Head-to-Head: Beat out the broader market on deal size, but lagged behind the Top 4 in total volume due to a lack of industrial/retail diversification in this data set. Momentum: ↓ Narrowing (Volume is high per deal, but deal count is low; highly concentrated risk).
MARKET INTELLIGENCE
The “Trophy” Safety Net: Despite office headwinds, lenders are aggressively defending the fortress. Massive flows into Manhattan ($1.4B for 11 Madison, $1.3B for One Five One) prove that lenders aren’t exiting office—they are just exiting commodity office.

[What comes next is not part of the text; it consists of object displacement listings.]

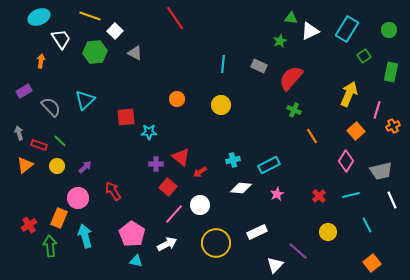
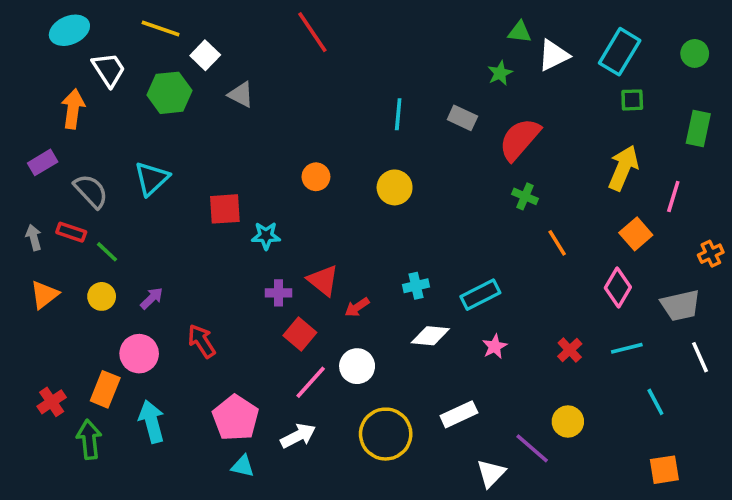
green square: (364, 56) -> (632, 100), moved, turned 32
orange arrow: (41, 61) -> (73, 109), size x1.5
orange cross: (393, 126) -> (711, 254), moved
red rectangle: (39, 145) -> (71, 232), moved
yellow circle: (328, 232) -> (568, 422), moved
orange square: (372, 263) -> (664, 470), turned 30

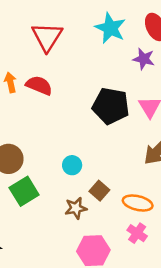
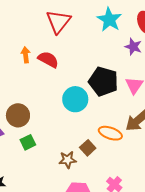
cyan circle: (72, 165) -> (75, 99), moved, size x1.6
green square: (24, 191) -> (28, 142), size x0.7
orange ellipse: (138, 203) -> (110, 133), moved

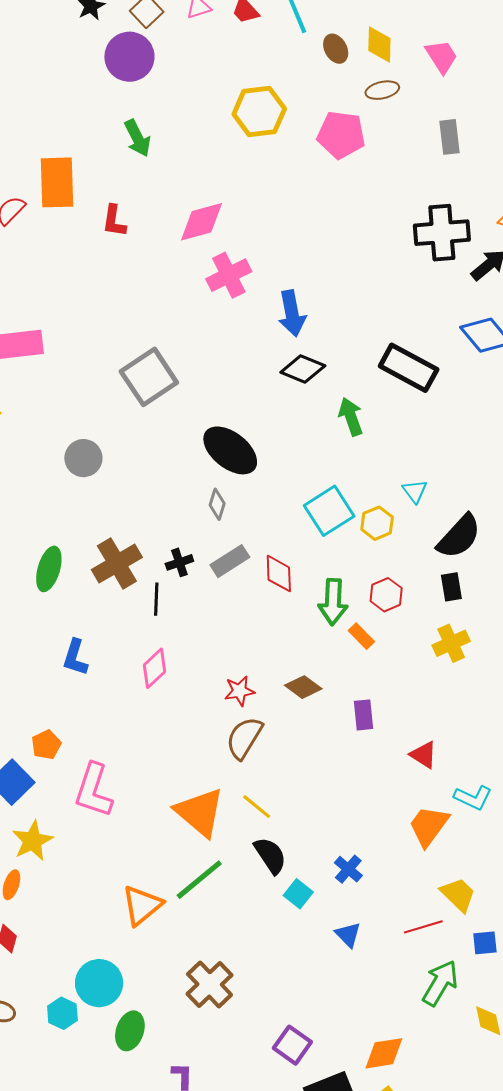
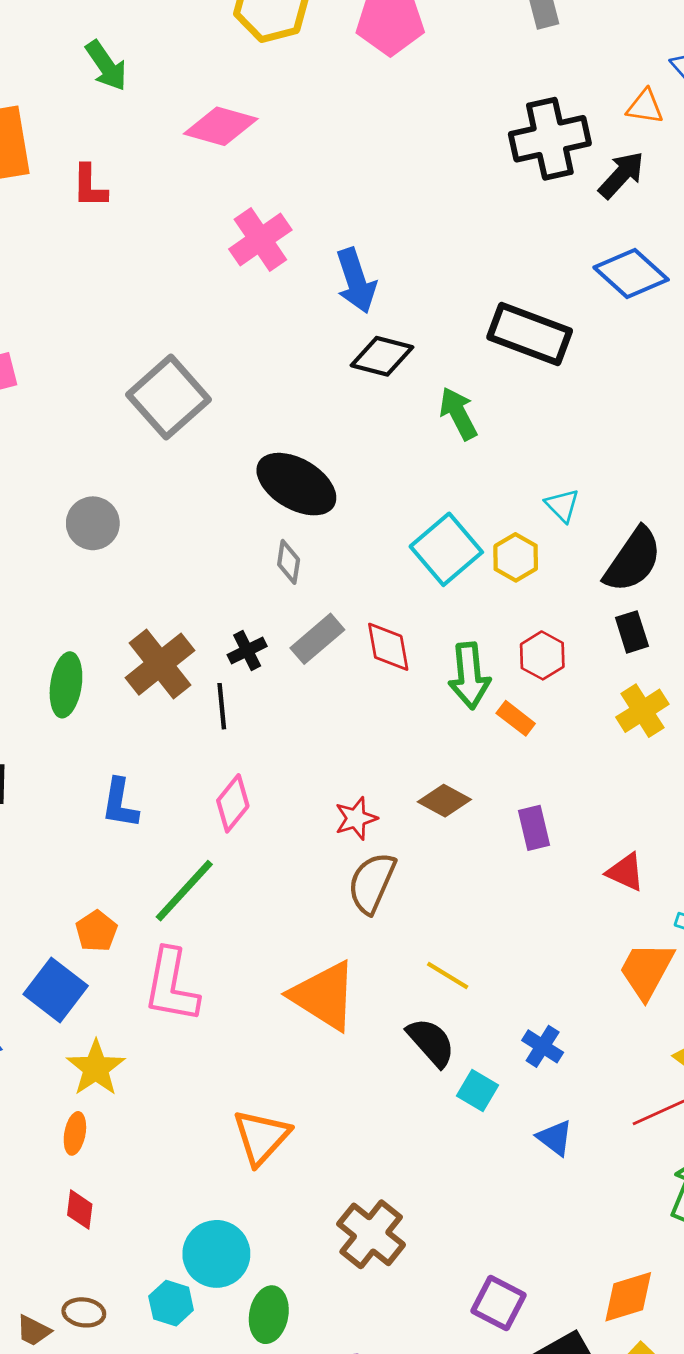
pink diamond: (202, 222) -> (221, 126), moved, turned 39
yellow line: (257, 807) -> (448, 975), moved
green line: (199, 880) -> (184, 891), moved

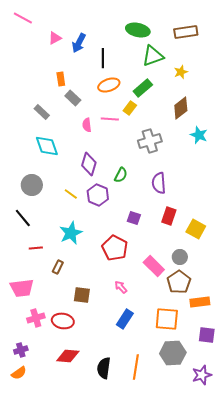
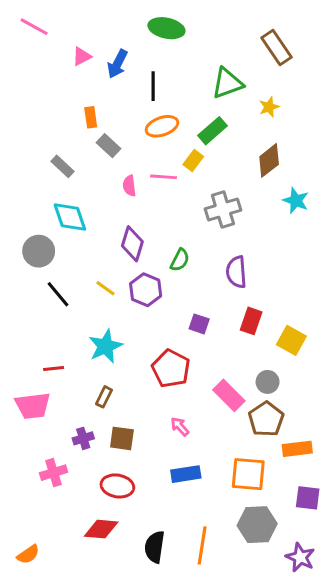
green ellipse: (138, 30) -> (166, 28), moved
brown rectangle: (186, 32) -> (276, 47), turned 65
gray circle: (32, 185) -> (39, 251), moved
black line: (23, 218) -> (58, 294), moved
brown rectangle: (58, 267) -> (104, 397), moved
pink trapezoid: (22, 288) -> (33, 406), moved
blue rectangle: (125, 319) -> (186, 474), turned 48
red ellipse: (63, 321) -> (117, 486), moved
purple cross: (21, 350) -> (83, 438), moved
purple star: (202, 375) -> (300, 557), turned -30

They are paying a premium to stay in the Class-A capital stack.
Industrial & Data Centers as the New Treasury Bond: The sheer volume of refinancing in these sectors (Blackstone $1.8B, QTS $1.5B) signals that hyperscale infrastructure is now treated as the risk-off bedrock of the portfolio.
Syndication is Survival: The “Lone Wolf” era is dead. With deal sizes averaging $1B+, even the biggest balance sheets (Wells, JPM) are forming massive consortiums to dilute concentration risk. If you want a $1B+ check, you need a 6-bank club.